4. The Spectacular Auction at Sotheby's
The episode vividly describes the memorable auction event where "Comedian" was sold:
"The scene was so ridiculous, everyone's cell phones went up... These cynical art dealers... could not resist the urge to snap a little picture of that thing on the turntable." [11:36]
Ultimately, the banana sold for an astonishing $5.2 million, culminating in a total of $6.2 million after taxes and fees. The buyer, Justin Sun, co-founder of the cryptocurrency platform Tron, chose to pay in cryptocurrency, bridging the worlds of traditional art and digital assets:
"That concept, same thing. Yep. That clicked for him in big ways, and he found that very profound that this artwork actually operated just like things on the blockchain do." [13:30]
5. Implications for the Art Market and Beyond
The successful sale of "Comedian" signals a resurgence of optimism within the art market. Crow interprets the auction as evidence that:
"It's not dead, and that markets are always going to fluctuate... But I think it definitely made this really fun." [14:38]

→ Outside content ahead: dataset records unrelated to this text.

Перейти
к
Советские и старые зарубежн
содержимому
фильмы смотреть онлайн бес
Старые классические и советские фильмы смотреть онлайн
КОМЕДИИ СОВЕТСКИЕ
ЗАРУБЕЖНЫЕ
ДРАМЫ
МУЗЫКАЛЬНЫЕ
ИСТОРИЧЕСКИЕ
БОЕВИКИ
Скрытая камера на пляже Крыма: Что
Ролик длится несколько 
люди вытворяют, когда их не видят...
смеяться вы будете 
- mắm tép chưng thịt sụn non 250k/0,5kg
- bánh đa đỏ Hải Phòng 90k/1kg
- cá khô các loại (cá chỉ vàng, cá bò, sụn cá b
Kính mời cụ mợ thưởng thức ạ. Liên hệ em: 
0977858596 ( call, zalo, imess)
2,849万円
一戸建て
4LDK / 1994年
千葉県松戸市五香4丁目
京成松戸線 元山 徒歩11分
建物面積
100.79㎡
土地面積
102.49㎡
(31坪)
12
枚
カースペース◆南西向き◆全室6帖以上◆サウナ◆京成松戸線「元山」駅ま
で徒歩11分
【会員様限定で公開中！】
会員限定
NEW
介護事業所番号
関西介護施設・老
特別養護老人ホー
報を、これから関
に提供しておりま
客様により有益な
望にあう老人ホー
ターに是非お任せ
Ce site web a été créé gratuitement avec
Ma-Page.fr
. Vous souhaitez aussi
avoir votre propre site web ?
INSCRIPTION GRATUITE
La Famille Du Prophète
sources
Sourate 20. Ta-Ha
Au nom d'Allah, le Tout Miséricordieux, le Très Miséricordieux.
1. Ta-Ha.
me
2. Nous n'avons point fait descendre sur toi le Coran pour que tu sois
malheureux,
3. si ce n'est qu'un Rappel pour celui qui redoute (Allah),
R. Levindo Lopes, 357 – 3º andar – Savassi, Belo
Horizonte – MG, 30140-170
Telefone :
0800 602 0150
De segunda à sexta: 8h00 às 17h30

Moreover, the episode draws parallels between "Comedian" and NFTs, both relying on certificates of authenticity and the value derived from collective societal agreement rather than the intrinsic material worth.
6. Final Reflections: The Value of Art
Concluding the conversation, Kelly Crow offers a philosophical take on the art market's dynamics:
"The art market and the art world operate on an intellectual and comedic and financial plane that strike the rest of us as completely insane." [16:15]
She emphasizes that the true value of art lies in its cultural significance and the collective agreement on its worth, rather than the physical materials used to create it.
Conclusion
"The $6 Million Banana’s Appeal" serves as a compelling exploration of how a simple piece of duct-taped fruit can challenge and reflect the complexities of the art world. Through insightful discussions and notable anecdotes, the episode illuminates themes of perception, value, and market behavior, offering listeners a nuanced understanding of what drives the art market and the societal constructs that underpin it.